Acute TMEV infection is initiated by intracerebral inoculation of mice. The infection is characterized by a transition from an acute neural stage in the gray matter (brain and spinal cord) to a chronic macrophage and glial infection in the white matter (spinal cord) (13). After 30 to 60 days, high viral RNA and proinflammatory cytokine mRNA levels were observed only in susceptible SJL mice that developed demyelinating disease (9). Therefore, we modeled the CNS site, i.e., the spinal cord, where TMEV infection takes place both acutely and then chronically.
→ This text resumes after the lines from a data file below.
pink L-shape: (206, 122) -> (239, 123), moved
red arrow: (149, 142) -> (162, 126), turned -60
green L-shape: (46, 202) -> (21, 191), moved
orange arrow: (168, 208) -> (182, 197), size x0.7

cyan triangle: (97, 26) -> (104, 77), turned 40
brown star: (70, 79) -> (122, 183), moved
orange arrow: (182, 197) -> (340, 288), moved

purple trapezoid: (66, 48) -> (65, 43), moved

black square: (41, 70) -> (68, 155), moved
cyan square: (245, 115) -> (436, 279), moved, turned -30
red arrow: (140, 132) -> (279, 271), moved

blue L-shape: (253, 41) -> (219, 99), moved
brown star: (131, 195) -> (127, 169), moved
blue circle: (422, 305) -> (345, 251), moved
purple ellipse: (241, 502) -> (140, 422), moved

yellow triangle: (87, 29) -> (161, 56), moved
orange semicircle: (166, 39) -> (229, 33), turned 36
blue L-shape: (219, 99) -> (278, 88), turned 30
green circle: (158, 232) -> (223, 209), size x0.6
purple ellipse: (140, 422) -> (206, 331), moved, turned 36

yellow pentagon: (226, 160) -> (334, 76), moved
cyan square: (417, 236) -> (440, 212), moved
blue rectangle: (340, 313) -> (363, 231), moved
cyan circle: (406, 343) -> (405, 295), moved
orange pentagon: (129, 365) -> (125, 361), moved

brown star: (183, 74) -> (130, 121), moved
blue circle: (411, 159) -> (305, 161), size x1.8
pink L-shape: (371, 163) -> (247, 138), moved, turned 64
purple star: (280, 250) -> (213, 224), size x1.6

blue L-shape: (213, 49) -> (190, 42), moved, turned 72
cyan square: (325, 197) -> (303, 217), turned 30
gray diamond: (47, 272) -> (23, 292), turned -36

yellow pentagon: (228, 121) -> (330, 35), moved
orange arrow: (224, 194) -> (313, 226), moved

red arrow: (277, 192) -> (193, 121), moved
We assumed in the model that motor neurons are the primary site of acute infection, due to a prior study in which we showed that more virus is present in anterior horn (motor) neurons than in sensory neurons (36). In addition, although we modeled viral persistence in Mϕ, which is considered the main site of persistence, TMEV has been found also to replicate in other cells, such as oligodendrocytes (47–49) and astrocytes (47). However, since the dynamics of TMEV infection in these cells and the type of virus-induced death (apoptosis versus necrosis) are still under investigation, the role of these cells in TMEV persistence is unknown. It is anticipated that future studies will shed light on the role of sensory neurons, oligodendrocytes, and astrocytes, and the model here will be modified accordingly.

During the acute phase, the majority of CNS-infiltrating CD8⁺ T cells in susceptible mice are TMEV capsid specific (10, 12, 50). Interestingly, Lyman et al. (12) showed that at day 8 p.i., ≤1% of splenic CD8⁺ T cells are reactive to any of the TMEV-capsid epitopes in susceptible SJL/J mice, compared to 12% in resistant C57BL/6 mice. The lower level of peripheral virus-specific CD8⁺ T cells in susceptible SJL/J mice resulted in >3-fold more infiltrating virus-specific CD8⁺ T cells in the CNS in resistant C57BL/6 mice than in susceptible mice. As CD8⁺ T cells can kill TMEV-infected neurons, our estimate of the short infected-neuron half-life (0.1 to 1.2 days) may not be due solely to TMEV cytopathic effects but may also include effects of infiltrating virus-specific CD8⁺ T cells. The limited amount of data obtained to date on the temporal relationship between virus-specific CD8⁺ T cells and viral RNA copies during the acute and chronic phases of infection precluded incorporating the role of CD8⁺ T cells into the current mathematical model. In future studies, it will be necessary to fully characterize and model both TMEV RNA and virus-specific CD8⁺ T cell kinetics during the transition from the acute to the chronic phase in both susceptible and resistant mice.

In summary, we have developed a mathematical model for TMEV during the acute and early chronic phases of infection in a susceptible strain of mice. The model reproduces the virus-host dynamics during the transition from the acute to the chronic phase of infection and allowed us to estimate, for the first time, dynamic parameters of TMEV infection. Since the mouse model of TMEV infection provides an experimental analog of MS in humans, which is a chronic immune-mediated demyelinating disease of the CNS, the next step will be to incorporate later virus-host events (beyond ∼30 days) to create one comprehensive model of the complete TMEV infection process, including the clinical expression of demyelinating disease. The model developed here (and the future comprehensive one) can serve as an important tool in understanding TMEV kinetics, the antiviral immune response(s) (9, 51), and demyelinating disease during therapeutic modalities (38, 52–58), and it may prove useful in designing and evaluating new drugs for use against MS, should a viral cause be established.